Instructions to follow.
Find each line of the entries with the string "Apartments", please, and copy it.

(Source material Opens)

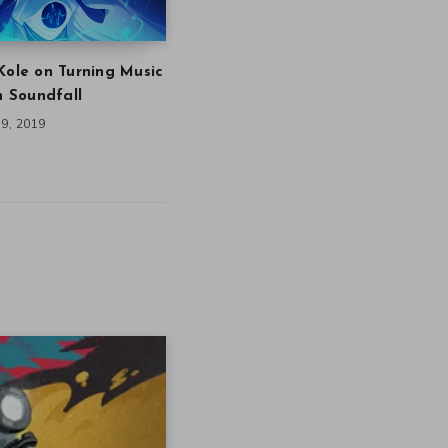
Kole on Turning Music
in Soundfall
9, 2019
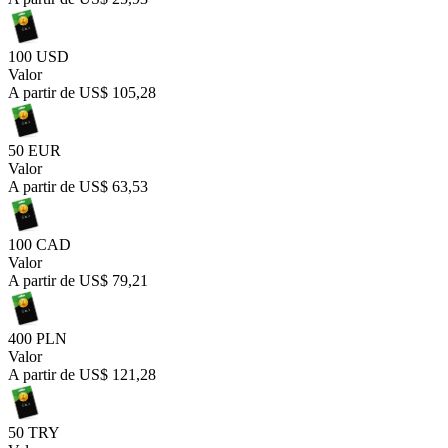
100 USD
Valor
A partir de
US$ 105,28
50 EUR
Valor
A partir de
US$ 63,53
100 CAD
Valor
A partir de
US$ 79,21
400 PLN
Valor
A partir de
US$ 121,28
50 TRY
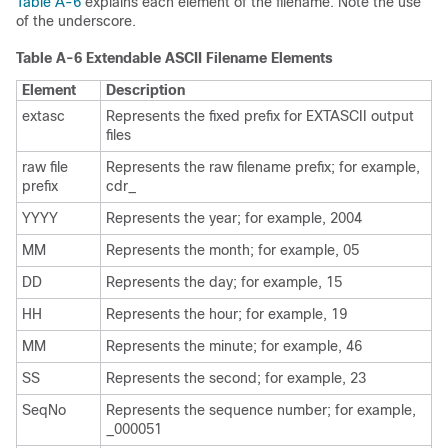
Table A-6
explains each element of the filename. Note the use
of the underscore.
Table A-6 Extendable ASCII Filename Elements
Element
Description
extasc
Represents the fixed prefix for EXTASCII output
files
raw file
Represents the raw filename prefix; for example,
prefix
cdr_
YYYY
Represents the year; for example, 2004
MM
Represents the month; for example, 05
DD
Represents the day; for example, 15
HH
Represents the hour; for example, 19
MM
Represents the minute; for example, 46
SS
Represents the second; for example, 23
SeqNo
Represents the sequence number; for example,
_000051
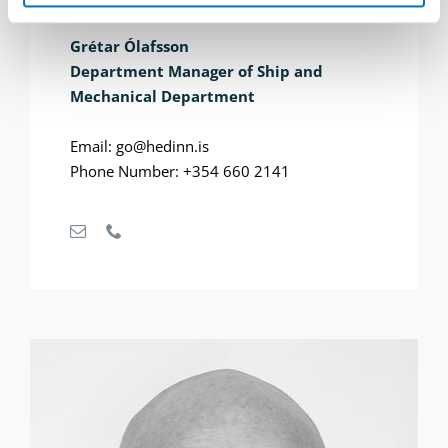
Grétar Ólafsson
Department Manager of Ship and
Mechanical Department
Email: go@hedinn.is
Phone Number: +354 660 2141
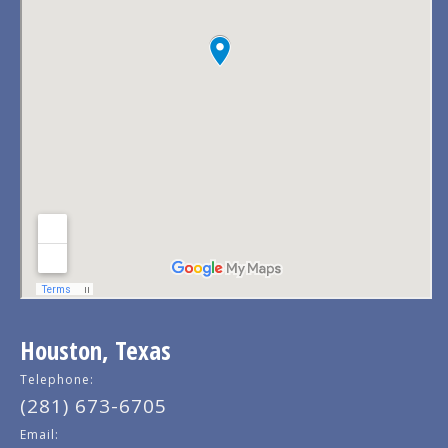
Houston, Texas
Telephone:
(281) 673-6705
Email:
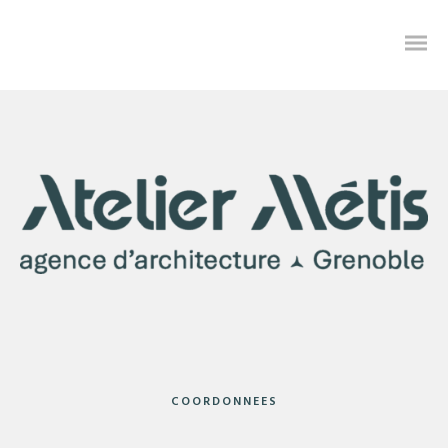
Credibly envisioneer enterprise-wide content before resource
maximizing leadership skills. Progressively visualize professional
value via distributed value. Progressively exploit platforms
COORDONNEES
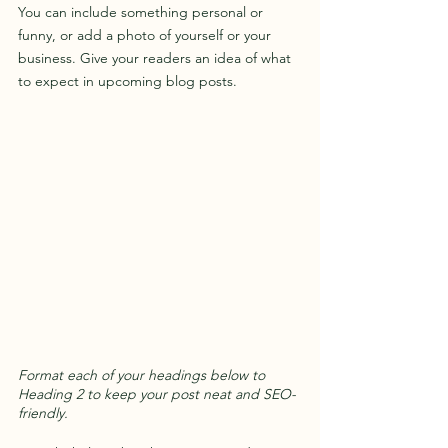
You can include something personal or 
funny, or add a photo of yourself or your 
business. Give your readers an idea of what 
to expect in upcoming blog posts.
Format each of your headings below to 
Heading 2 to keep your post neat and SEO-
friendly.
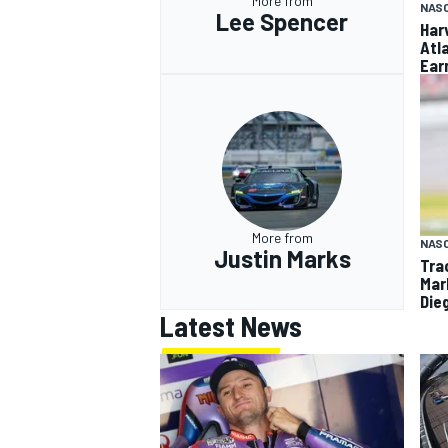
More from
NAS
Lee Spencer
Har
Atl
Ear
More from
NAS
Justin Marks
Tra
Mar
Die
Latest News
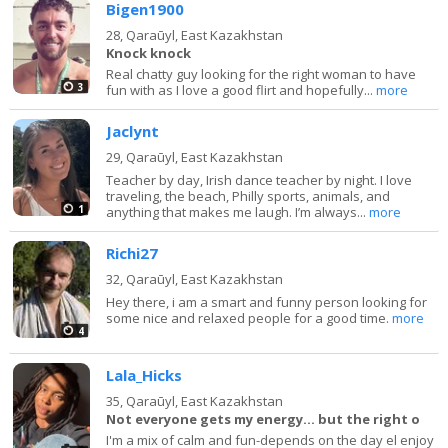
Bigen1900
28,
Qaraūyl, East Kazakhstan
Knock knock
Real chatty guy looking for the right woman to have
3
fun with as I love a good flirt and hopefully...
more
Jaclynt
29,
Qaraūyl, East Kazakhstan
Teacher by day, Irish dance teacher by night. I love
traveling, the beach, Philly sports, animals, and
1
anything that makes me laugh. I’m always...
more
Richi27
32,
Qaraūyl, East Kazakhstan
Hey there, i am a smart and funny person looking for
some nice and relaxed people for a good time.
more
4
Lala_Hicks
35,
Qaraūyl, East Kazakhstan
Not everyone gets my energy… but the right o
I'm a mix of calm and fun-depends on the day el enjoy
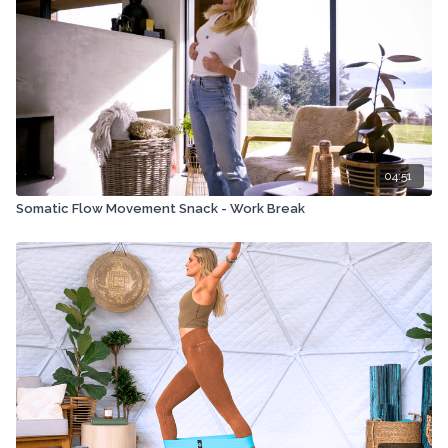
04:51
Somatic Flow Movement Snack - Work Break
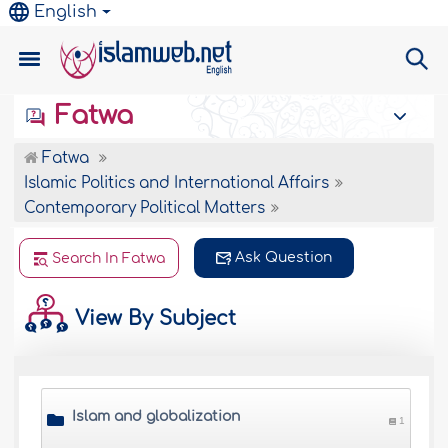
English
Fatwa
Fatwa
Islamic Politics and International Affairs
Contemporary Political Matters
Ask Question
Search In Fatwa
View By Subject
Islam and globalization
1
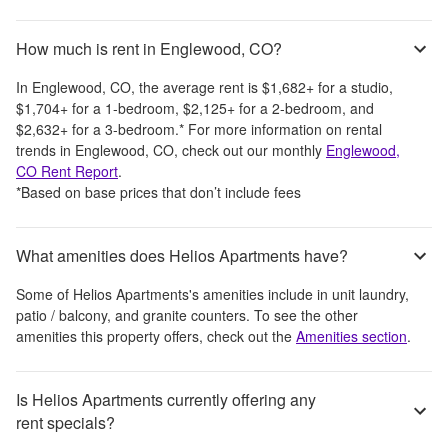
How much is rent in Englewood, CO?
In
Englewood, CO
, the average rent is
$1,682
+
for a studio,
$1,704
+
for a 1-bedroom,
$2,125
+
for a 2-bedroom, and
$2,632
+
for a 3-bedroom.
*
For more information on rental
trends in
Englewood, CO
, check out our monthly
Englewood,
CO
Rent Report
.
*Based on base prices that don’t include fees
What amenities does Helios Apartments have?
Some of
Helios Apartments
's amenities include
in unit laundry,
patio / balcony, and granite counters
. To see the other
amenities this property offers, check out the
Amenities section
.
Is Helios Apartments currently offering any
rent specials?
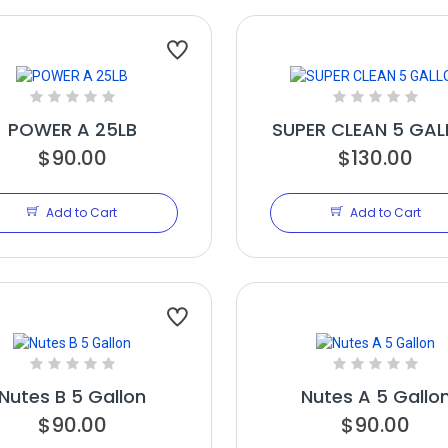
POWER A 25LB
SUPER CLEAN 5 GA
$90.00
$130.00
Add to Cart
Add to Cart
Nutes B 5 Gallon
Nutes A 5 Gallo
$90.00
$90.00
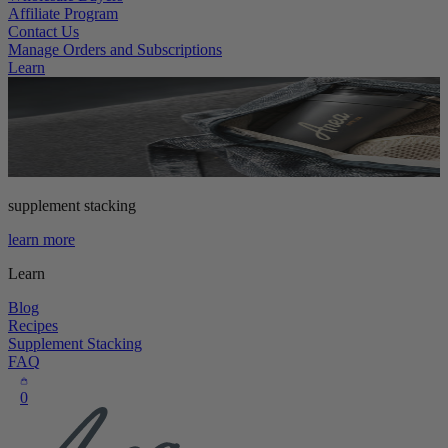
Affiliate Program
Contact Us
Manage Orders and Subscriptions
Learn
supplement stacking
learn more
Learn
Blog
Recipes
Supplement Stacking
FAQ
0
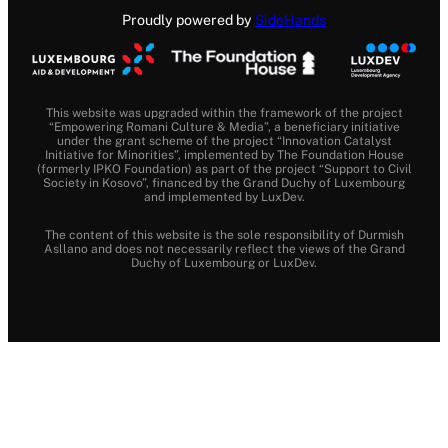
Proudly powered by
SideHands
This website was upgraded within the framework of the project
“Empowering Romani Culture & Media”, a beneficiary initiative
under the grant scheme of the project “Innovation Catalyst
Initiative for Minorities”, implemented by The Foundation House
(formerly IPKO Foundation) as part of the project “Support to Civil
Society in Kosovo”, financed by the Grand Duchy of Luxembourg
and implemented by LuxDev.
The content of this website is the sole responsibility of Durmish
Asllano and does not necessarily reflect the views of the Grand
Duchy of Luxembourg or LuxDev.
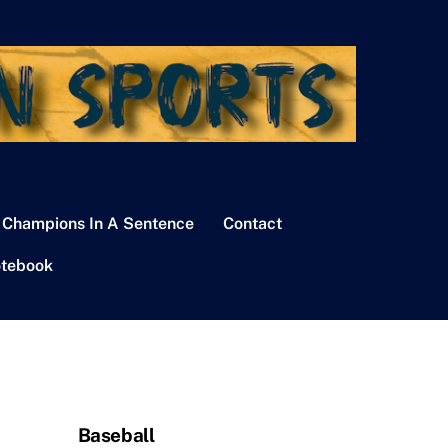
 Champions In A Sentence
Contact
tebook
Baseball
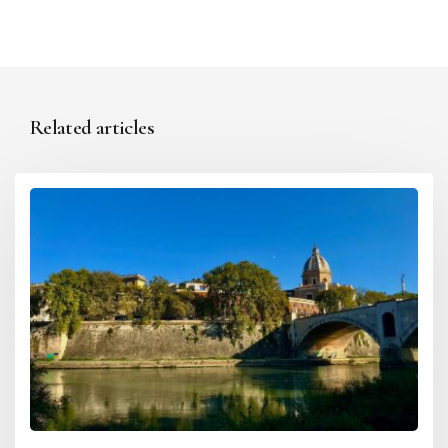
Related articles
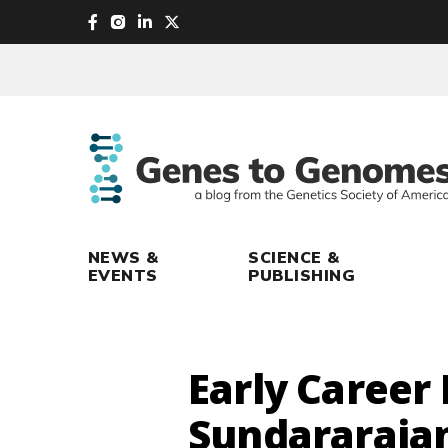
skip
to
main
content
NEWS &
SCIENCE &
EVENTS
PUBLISHING
Early Career
Sundararaja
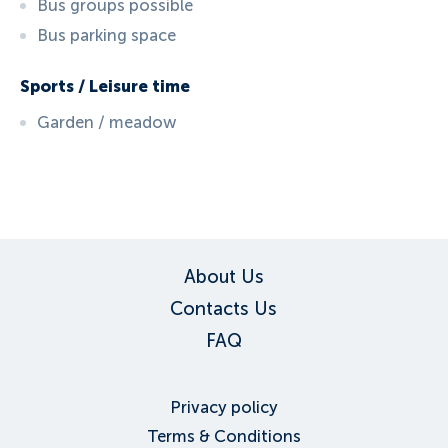
Bus groups possible
Bus parking space
Sports / Leisure time
Garden / meadow
ID:
5774
, D: FERATEL
About Us
Contacts Us
FAQ
Privacy policy
Terms & Conditions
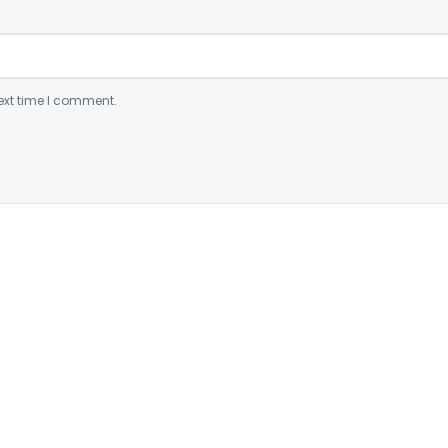
ext time I comment.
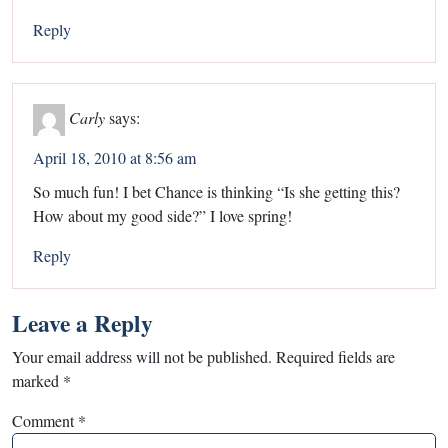
Reply
Carly
says:
April 18, 2010 at 8:56 am
So much fun! I bet Chance is thinking “Is she getting this?
How about my good side?” I love spring!
Reply
Leave a Reply
Your email address will not be published.
Required fields are
marked
*
Comment
*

(Source material Closes)

Solution for this task.
What amenities does Helios Apartments have?
Helios Apartments
Is Helios Apartments currently offering any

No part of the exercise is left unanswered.